Cette action est d’ailleurs également ouverte aux tiers lésés par l’infraction (Cass. crim., 17 janv. 1984, n° 81-92.858), ainsi qu’aux associations agréées de protection de l’environnement, à condition qu’elles justifient de l’existence d’un préjudice direct ou indirect aux intérêts collectifs qu’elles ont pour objet de défendre (CU, art. L.480-1, al. 5 ; Cass. crim., 1er déc. 1981, n° 81-90.898 : Bull. crim., n° 316 ; Cass. crim., 9 avr. 2002, n° 01-81.142, n° 2264; Cass. crim., 12 sept. 2006, n° 05-86.958, n° 4846).

S’agissant de la commune, le juge judiciaire avait déjà reconnu que la recevabilité de l’action civile n’est pas conditionnée par l’existence d’un préjudice personnel et direct (Cass. crim., 9 avr. 2002, n° 01-82.687, n° 2262), ce qui signifie qu’elle bénéficie d’une présomption d’intérêt à agir.

L’arrêt commenté précise qu’il est néanmoins nécessaire de démontrer que le maire a qualité à agir au nom de la commune.

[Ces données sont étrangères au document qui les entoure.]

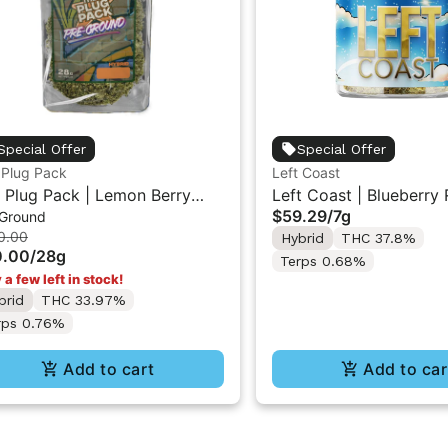
Special Offer
Special Offer
 Plug Pack
Left Coast
 Plug Pack | Lemon Berry
Left Coast | Blueberry 
$59.29
/
7g
 Ground
h | Infused Pre-Ground
Liquid Diamonds Live R
0.00
Hybrid
THC 37.8%
wer 28G
Infused Ground Flower
0.00
/
28g
Terps 0.68%
 a few left in stock!
brid
THC 33.97%
rps 0.76%
Add to cart
Add to car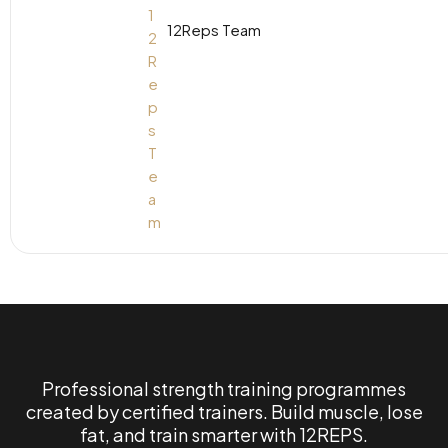
12Reps Team
Professional strength training programmes
created by certified trainers. Build muscle, lose
fat, and train smarter with 12REPS.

A cet égard, la Cour rappelle que le maire ne peut agir en justice qu’après en avoir été chargé par une « délibération spéciale du conseil municipal ». En effet, si le Conseil municipal est normalement compétent pour décider d’ester en justice, le 16° de l’article L. 2122-22 du CGCT lui permet de déléguer ce pouvoir au maire (sur les conditions de mise en œuvre d’une telle délégation, voir CE, 5 déc. 2005, n°270948 ; CE, 12 mars 1975, Cne de Loges-Margueron: Lebon 186; Dr. adm. 1975, n°115 ; CE, 2 févr. 2000, n°117920 ; CE, 15 juin 1994, n°137690 ; CE 6 déc. 1989, n° 75991).

Pour ce motif, la Haute juridiction casse l’arrêt de la Cour d’appel de Pau, qui avait fait droit à la demande de réparation civile d’une commune, sans rechercher si le maire avait été habilité à agir en justice :

« Vu les articles L. 2122-22,16°, L. 2132-1 du code général des collectivités territoriales et 593 du code de procédure pénale ;
Attendu qu’il résulte des deux premiers de ces textes que le maire ne peut exercer l’action civile au nom de la commune qu’après en avoir été chargé par une délibération spéciale du conseil municipal ; […]
Attendu qu’il résulte de l’arrêt attaqué et des pièces de procédure que Mme X… a été poursuivie pour avoir réalisé des travaux sur construction existante sans permis et infraction au plan d’urbanisme ; que, devant le tribunal, la commune de Cambo-les-Bains s’est constituée partie civile et a demandé que soit ordonnée la démolition ou la remise en état des lieux en application de l’article L. 480-5 du code de l’urbanisme ; que les premiers juges ayant déclaré la prévenue coupable sans se prononcer sur ces demandes, la commune a seule interjeté appel ;
Attendu que, pour déclarer recevables les demandes formées par la commune de Cambo-les-bains, l’arrêt attaqué énonce que l’appel relevé dans la forme et les délais requis par la loi est régulier ;
Mais attendu qu’en se déterminant ainsi, sans rechercher si, comme elle y était invitée , le maire de la commune avait été habilité à agir en justice , la cour d’appel n’a pas justifié sa décision ; »

Notons enfin que si la légalité de la délibération du Conseil municipal était contestée, le litige relèverait de la compétence du juge judiciaire (et non du juge administratif) dans la mesure où il a déjà été jugé qu’une telle délibération n’est pas détachable de la procédure pénale engagée (CE, 4 juill. 2001, n° 213990 ; CAA Marseille, 18 déc. 2009, n° 07MA04188).